O neoliberalismo, por ser a forma mais refinada de emburguesamento, trabalha pela despolitização, desacreditando a vida política e os políticos em geral. Os sindicatos e as associações perdem sua força de barganha, são hostilizados e ridicularizados pela sociedade e por seus próprios filiados , pois entendem, que houve um esgotamento da luta de classe.
Os partidos se tornam objetos de interesses particulares e não coletivos, pois em sua maioria são artificiais e servem a interesses de grupos econômicos. A referência ideológica perde sentido porque não preenche mais os interesses do capital, observa-se o surgimento de partidos menos ideológicos e mais ecológicos.
Vejamos onde estão os partidos de esquerda ?
Perdidos em suas facções autofágicas, represando a água que a crise do capital movimentou, portanto, lutando pela calmaria, garantindo emprego para os empregados, pregando a bandeira branca na relação capital/trabalho e buscando saída pelos movimentos populares menos partidarizados. A lógica é a negação do político e a adoração dos pensamentos livres, abertos, naturais e descomprometidos de qualquer objetivação teórica e filosófica, portanto de tonalidade irracionalista. Este é o jogo da despolitização.
A negação da lógica histórica se vincula ao neoliberalismo, por conter em sua essência a irracionalidade da desigualdade e defender a igualdade dos desiguais. Trilha no campo da filosofia da aparência sustentada pelo espírito neoliberal, que acaba negando o desenvolvimento da humanidade, entendendo ser o homem incapaz de captar a lógica das determinações sociais.
Neste sentido, fortalece a idéia de parcialidade, que discutimos mais adiante e nega ao homem a capacidade de compreender sua totalidade histórica.
Essa visão se sustenta na negação do método da economia política, onde os economistas clássicos, apesar de denunciados por Marx, continuam sendo os portadores do mais avançado. Segundo o capitalismo neoliberal, sua base epistemológica é a empiria pura, a qual busca dar conta de explicar a realidade, como se o fator quantidade determinasse a qualidade.

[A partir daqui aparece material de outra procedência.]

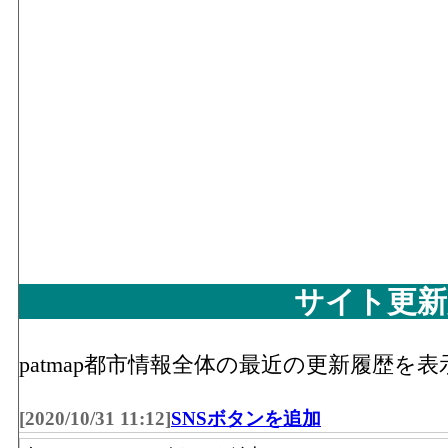
サイト更新
patmap都市情報全体の最近の更新履歴を
[2020/10/31 11:12]
SNSボタンを追加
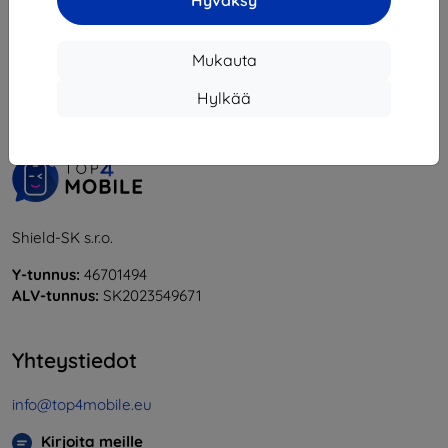
Hyväksy
1
-
5
yhteensä
5
.
Mukauta
«
1
»
Hylkää
Shield-SK s.r.o.
Y-tunnus:
46701494
ALV-tunnus:
SK2023549671
Yhteystiedot
info@top4mobile.eu
Kirjoita meille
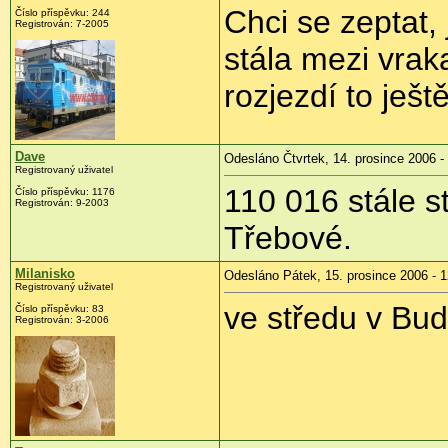
Chci se zeptat,
Číslo příspěvku: 244
Registrován: 7-2005
stála mezi vra
rozjezdí to ješt
Dave
Odesláno Čtvrtek, 14. prosince 2006 -
Registrovaný uživatel
110 016 stále s
Číslo příspěvku: 1176
Registrován: 9-2003
Třebové.
Milanisko
Odesláno Pátek, 15. prosince 2006 - 1
Registrovaný uživatel
ve středu v Bud
Číslo příspěvku: 83
Registrován: 3-2006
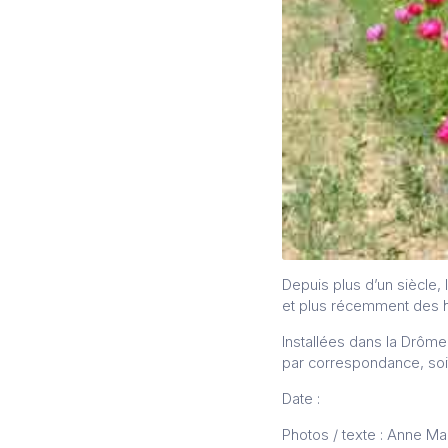
Depuis plus d’un siècle,
et plus récemment des hy
Installées dans la Drôme,
par correspondance, soit 
Date :
Photos / texte : Anne Ma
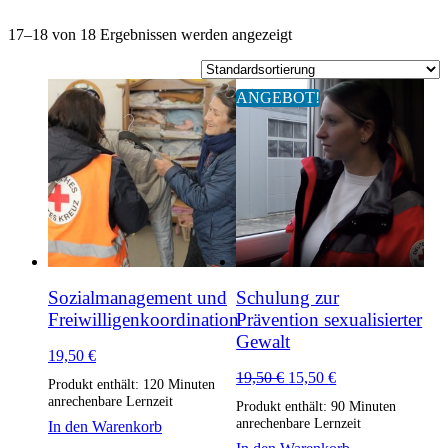
17–18 von 18 Ergebnissen werden angezeigt
ANGEBOT!
Sozialmanagement und
Schulung zur
Freiwilligenkoordination
Prävention sexualisierter
Gewalt
19,50
€
Ursprünglicher
Aktueller
19,50
€
15,50
€
Produkt enthält: 120
Minuten
Preis
Preis
anrechenbare Lernzeit
Produkt enthält: 90
Minuten
war:
ist:
anrechenbare Lernzeit
In den Warenkorb
19,50 €
15,50 €.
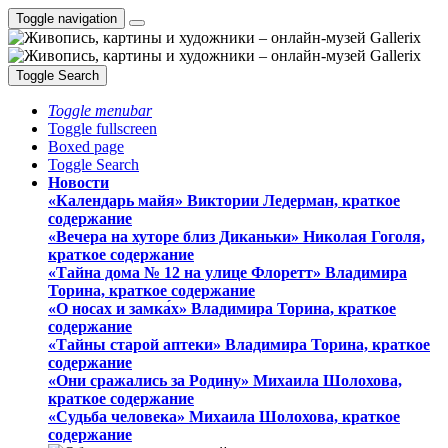
Toggle navigation
Toggle Search
Toggle menubar
Toggle fullscreen
Boxed page
Toggle Search
Новости
«Календарь майя» Виктории Ледерман, краткое
содержание
«Вечера на хуторе близ Диканьки» Николая Гоголя,
краткое содержание
«Тайна дома № 12 на улице Флоретт» Владимира
Торина, краткое содержание
«О носах и замка́х» Владимира Торина, краткое
содержание
«Тайны старой аптеки» Владимира Торина, краткое
содержание
«Они сражались за Родину» Михаила Шолохова,
краткое содержание
«Судьба человека» Михаила Шолохова, краткое
содержание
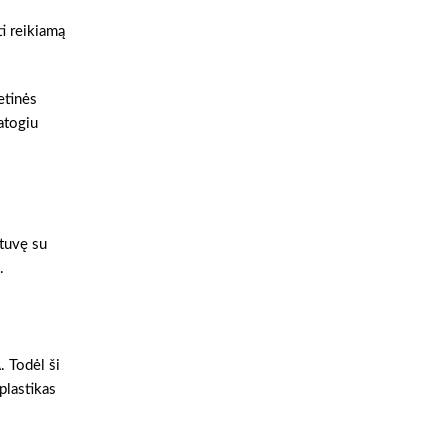
ti reikiamą
ietinės
atogiu
otuvę su
.
. Todėl ši
plastikas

Poucos entendem, mas todos concordam. Há um forte conteúdo irracionalista no neoliberalismo, que é a expressão exata da crise da sociedade contemporânea. Surgindo então alguns modismos, o principal deles é aquele no qual teólogos da academia vem discutindo: a volta da espiritualidade nas Ciências Sociais. O caminho para isto se dá pela metafísica e pelo idealismo, um positivismo renovado, fiel aos princípios da subjetividade .
Com referência ao retorno do irracionalismo, já sinalizamos várias questões a esse respeito, mas não poderiamos deixar de salientar que o mundo apresenta um retorno à barbárie. Neste sentido, acredita-se que a capacidade humana é restrita e finita em relação à capacidade de um ser onipotente, onisciente e onipresente que é infinito e sem limites. Na verdade, nega a regência histórica dos homens sobre a natureza colocando a própria natureza como determinante dos homens.
A força do irracionalismo administra os homens, molesta a humanidade e sacrifica o desenvolvimento da história. Essa referência nega a vida e cultiva o terror civilizatório da barbárie.Mas é na lógica do capital, mostrando os seus limites e contradições, que o mesmo, subsiste e se eternaliza segundo seus interesses de classe. Produzindo os desvios da academia, tentando destruir o mais avançado com o que se tem de mais atrasado. Inacreditável como setores da intelectualidade conseguiram tornar o principal secundário e o secundário em principal. Este desvio de entendimento do concreto, cultiva a história do presentismo, descrevendo a realidade segundo a etnologia tradicional e propondo uma visão de mundo classificada por uns de modernismo ou de pós-modernismo.
CRISE DA SOCIEDADE CONTEMPORÂNEA
O ensaio procura esclarecer aqueles leitores que tenham dúvidas e desconhecimento sobre as verdadeiras intenções da proposta neoliberal. Não pretendemos e nem poderíamos querer esgotar o assunto, entretanto, demos início à discussão do tema dentro de um enfoque pouco trabalhado: a crise da sociedade contemporânea.
Entendemos que tal crise se manifesta na totalidade dos sistemas econômicos mundiais, configurando-se como estrutural e afetando drasticamente os países capitalistas e as próprias sociedades pós-revolucionárias. Sua existência se localiza para além dos sistemas econômicos em si, ou seja, são produtos de uma relação de produção definida e historicamente particular de sociedade. A crise não é de sistemas mas sim do capital, que está sempre procurando um novo ciclo de acumulação para perpetuar-se e determinar o rumo da humanidade.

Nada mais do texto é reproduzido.